Thursday, August 11, 2011

The FDA has just approved a new form of birth control called "waytoomanyinabed". A longitudinal and horizontal study reports that this Rx, taken properly over the course of several years, will absolutely and effectively prevent prenancy. Research dating from ancient heiroglyphics, early Chinese cave paintings and recent texts confirm this data.
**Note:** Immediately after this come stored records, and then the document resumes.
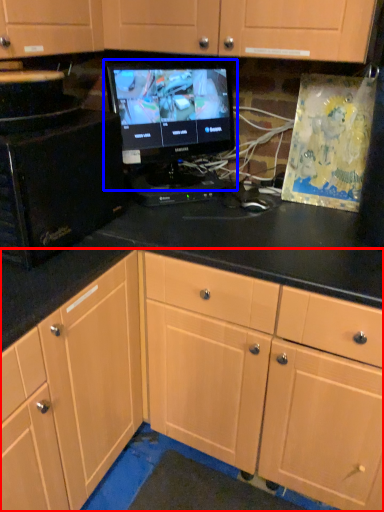 Question: Which object appears closest to the camera in this image, cabinetry (highlighted by a red box) or computer monitor (highlighted by a blue box)?

Choices:
 (A) cabinetry
 (B) computer monitor

Answer: (A) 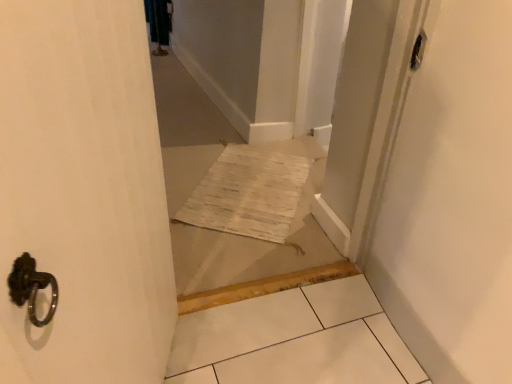 What do you see at coordinates (360, 120) in the screenshot? I see `transparent plastic screen door at upper right` at bounding box center [360, 120].

Locate an element on the screen. Image resolution: width=512 pixels, height=384 pixels. transparent plastic screen door at upper right is located at coordinates (360, 120).

Measure the distance between white woven mat at center and camera.

white woven mat at center is 5.46 feet from camera.

The image size is (512, 384). Describe the element at coordinates (257, 250) in the screenshot. I see `white woven mat at center` at that location.

You are a GUI agent. You are given a task and a screenshot of the screen. Output one action in this format:
    pyautogui.click(x=<x>, y=<y>)
    Task: Click on the white woven mat at center
    The width and height of the screenshot is (512, 384).
    Given the screenshot: What is the action you would take?
    pyautogui.click(x=257, y=250)

Where is `transparent plastic screen door at upper right`? The height and width of the screenshot is (384, 512). transparent plastic screen door at upper right is located at coordinates (360, 120).

Does white woven mat at center appear on the right side of transparent plastic screen door at upper right?

No.

Is white woven mat at center closer to camera compared to transparent plastic screen door at upper right?

Yes, it is in front of transparent plastic screen door at upper right.

Which is less distant, (188, 83) or (391, 16)?

Point (391, 16)

From the image's perspective, does white woven mat at center appear lower than transparent plastic screen door at upper right?

Incorrect, from the image's perspective, white woven mat at center is higher than transparent plastic screen door at upper right.

From a real-world perspective, is white woven mat at center beneath transparent plastic screen door at upper right?

Yes, from a real-world perspective, white woven mat at center is beneath transparent plastic screen door at upper right.

Can you confirm if white woven mat at center is wider than transparent plastic screen door at upper right?

Yes, white woven mat at center is wider than transparent plastic screen door at upper right.

Between white woven mat at center and transparent plastic screen door at upper right, which one has less height?

Standing shorter between the two is white woven mat at center.

In terms of size, does white woven mat at center appear bigger or smaller than transparent plastic screen door at upper right?

Considering their sizes, white woven mat at center takes up more space than transparent plastic screen door at upper right.

Consider the image. Could transparent plastic screen door at upper right be considered to be inside white woven mat at center?

No, transparent plastic screen door at upper right is not surrounded by white woven mat at center.

Based on the photo, is white woven mat at center positioned far away from transparent plastic screen door at upper right?

No, white woven mat at center is in close proximity to transparent plastic screen door at upper right.

Could you tell me if white woven mat at center is turned towards transparent plastic screen door at upper right?

No, white woven mat at center does not turn towards transparent plastic screen door at upper right.

Can you tell me how much white woven mat at center and transparent plastic screen door at upper right differ in facing direction?

89.2 degrees.

The height and width of the screenshot is (384, 512). What are the coordinates of `screen door above the white woven mat at center (from a real-world perspective)` in the screenshot? It's located at (360, 120).

Is transparent plastic screen door at upper right to the right of white woven mat at center from the viewer's perspective?

Yes.

In the scene shown: Is the position of transparent plastic screen door at upper right less distant than that of white woven mat at center?

No, it is not.

Is point (400, 21) in front of point (234, 253)?

Yes, it is in front of point (234, 253).

From the image's perspective, is transparent plastic screen door at upper right above white woven mat at center?

No, from the image's perspective, transparent plastic screen door at upper right is not above white woven mat at center.

From a real-world perspective, who is located higher, transparent plastic screen door at upper right or white woven mat at center?

From a 3D spatial view, transparent plastic screen door at upper right is above.

Considering the sizes of transparent plastic screen door at upper right and white woven mat at center in the image, is transparent plastic screen door at upper right wider or thinner than white woven mat at center?

In the image, transparent plastic screen door at upper right appears to be more narrow than white woven mat at center.

Between transparent plastic screen door at upper right and white woven mat at center, which one has more height?

transparent plastic screen door at upper right is taller.

Is transparent plastic screen door at upper right bigger or smaller than white woven mat at center?

Clearly, transparent plastic screen door at upper right is smaller in size than white woven mat at center.

Is white woven mat at center completely or partially inside transparent plastic screen door at upper right?

No, white woven mat at center is not a part of transparent plastic screen door at upper right.

Is transparent plastic screen door at upper right in contact with white woven mat at center?

There is a gap between transparent plastic screen door at upper right and white woven mat at center.

Is transparent plastic screen door at upper right facing towards white woven mat at center?

No, transparent plastic screen door at upper right is not facing towards white woven mat at center.

This screenshot has width=512, height=384. I want to click on screen door that appears on the right of white woven mat at center, so click(360, 120).

Where is `corridor in front of the transparent plastic screen door at upper right`? corridor in front of the transparent plastic screen door at upper right is located at coordinates (257, 250).

At what (x,y) coordinates should I click in order to perform the action: click on screen door on the right of white woven mat at center. Please return your answer as a coordinate pair (x, y). Image resolution: width=512 pixels, height=384 pixels. Looking at the image, I should click on (360, 120). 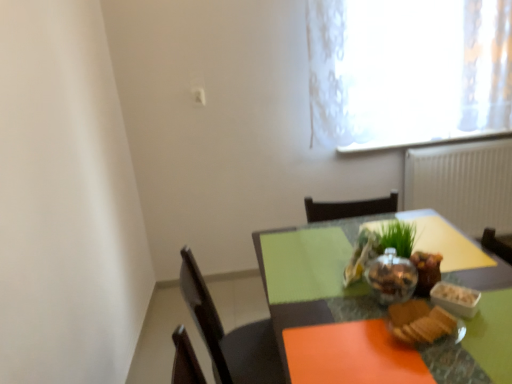 I want to click on vacant space positioned to the left of shiny metallic bowl at center, the second food from the front, so click(x=334, y=310). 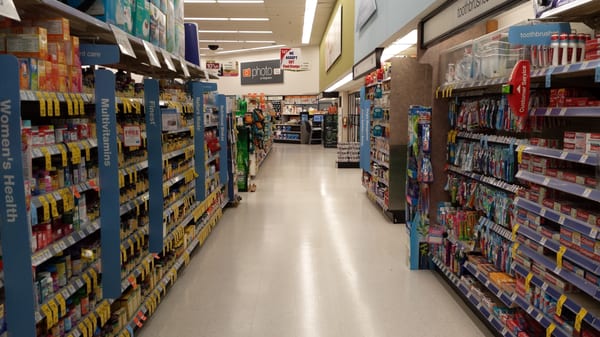 Image resolution: width=600 pixels, height=337 pixels. What are the coordinates of `floor` in the screenshot? It's located at (297, 256), (297, 193). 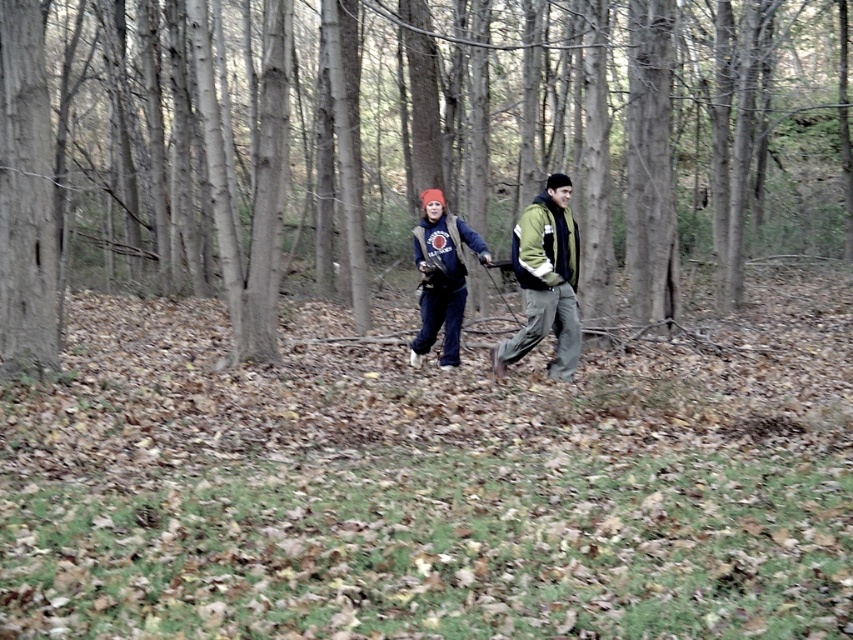 Who is more forward, (260, 173) or (456, 225)?

Point (260, 173)

Is brown bark tree at center thinner than matte blue jacket at center?

Incorrect, brown bark tree at center's width is not less than matte blue jacket at center's.

Who is more forward, (148, 3) or (430, 342)?

Positioned in front is point (430, 342).

Find the location of a particular element. The image size is (853, 640). brown bark tree at center is located at coordinates (416, 150).

Can you confirm if brown bark tree at center is shorter than matte blue sweatshirt at center?

In fact, brown bark tree at center may be taller than matte blue sweatshirt at center.

Does point (822, 106) come in front of point (434, 189)?

No, it is behind (434, 189).

What are the coordinates of `brown bark tree at center` in the screenshot? It's located at click(x=416, y=150).

Does matte blue jacket at center have a lesser width compared to matte blue sweatshirt at center?

In fact, matte blue jacket at center might be wider than matte blue sweatshirt at center.

Is matte blue jacket at center wider than matte blue sweatshirt at center?

Yes, matte blue jacket at center is wider than matte blue sweatshirt at center.

Is point (566, 368) more distant than point (413, 243)?

That is False.

You are a GUI agent. You are given a task and a screenshot of the screen. Output one action in this format:
    pyautogui.click(x=<x>, y=<y>)
    Task: Click on the matte blue jacket at center
    The height and width of the screenshot is (640, 853).
    Given the screenshot: What is the action you would take?
    pyautogui.click(x=546, y=280) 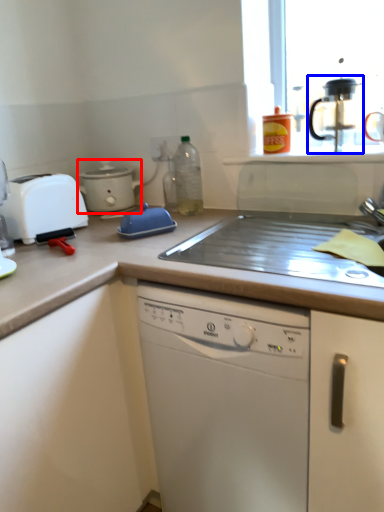 Question: Among these objects, which one is nearest to the camera, kitchen appliance (highlighted by a red box) or coffee machine (highlighted by a blue box)?

Choices:
 (A) kitchen appliance
 (B) coffee machine

Answer: (B) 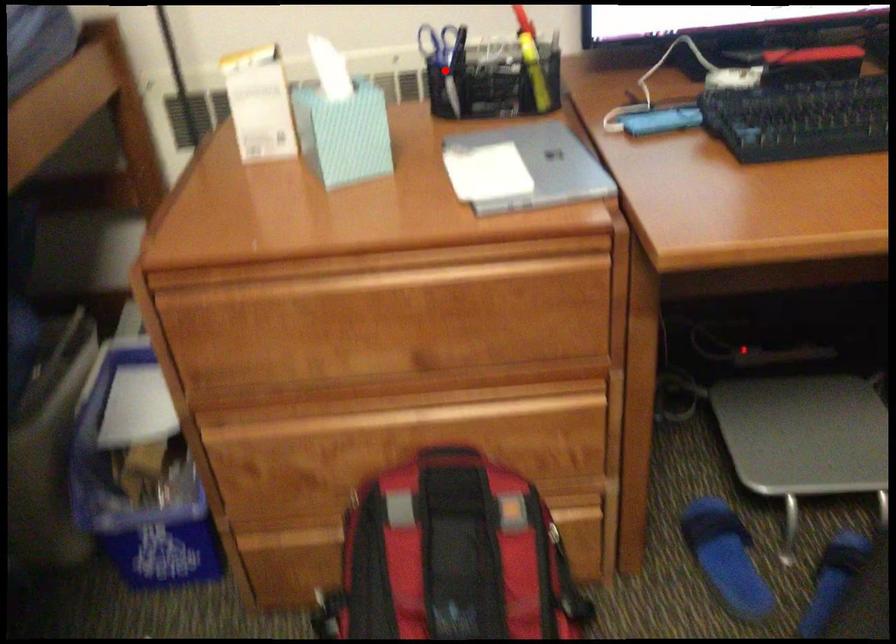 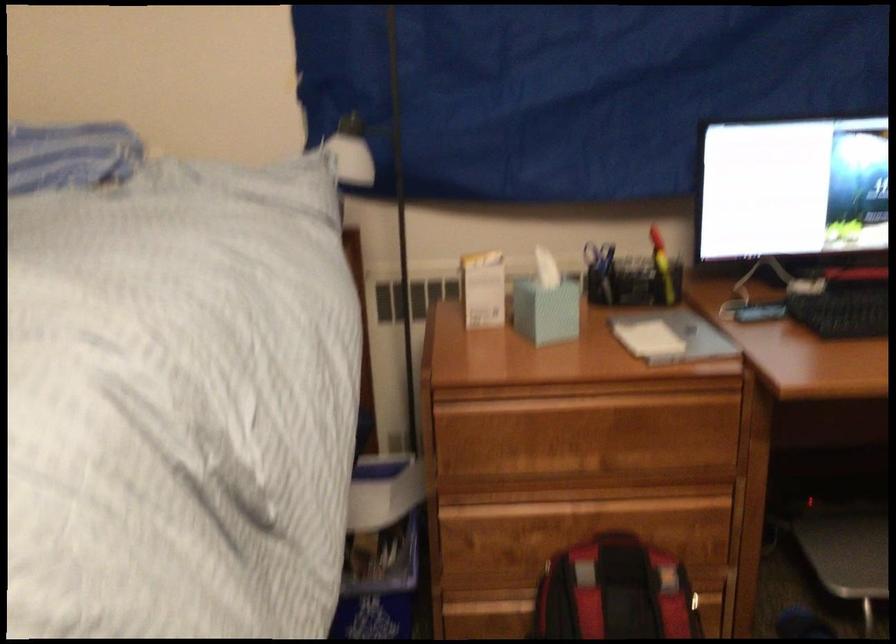 Where in the second image is the point corresponding to the highlighted location from the first image?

The recommended dose varies by individual, but a benchmark of 3 children, 1 old dog, 1 smallish biting puppy and 1 screeching guinea pig is a suitable start.

Side Effects: sleeplessness, drowsiness, abnormal hair growth, alopecia, pregnancy, irritability, restlessness, lethargy, confusion, headache, backache, toothache, belly ache, indigestion, nausea, anger, hostilty, hallucinations, drug abuse, midnight snacking, late night infomercial watching, impulse buying, blogging, FB stalking, paranoia, bad hair, mismatched shoes, strained eyes, strained peas, messy pedicures, sloppy speech, incomplete thoughts and sentences, loose synapses, yelling, crying, giggles, the crazy eyes and swearing.

Warning: Do not operate heavy farm equipment or firearms while under the influence of waytoomanyinabed.

Best if taken before midnight with a whoopie pie or a pint of ice cream.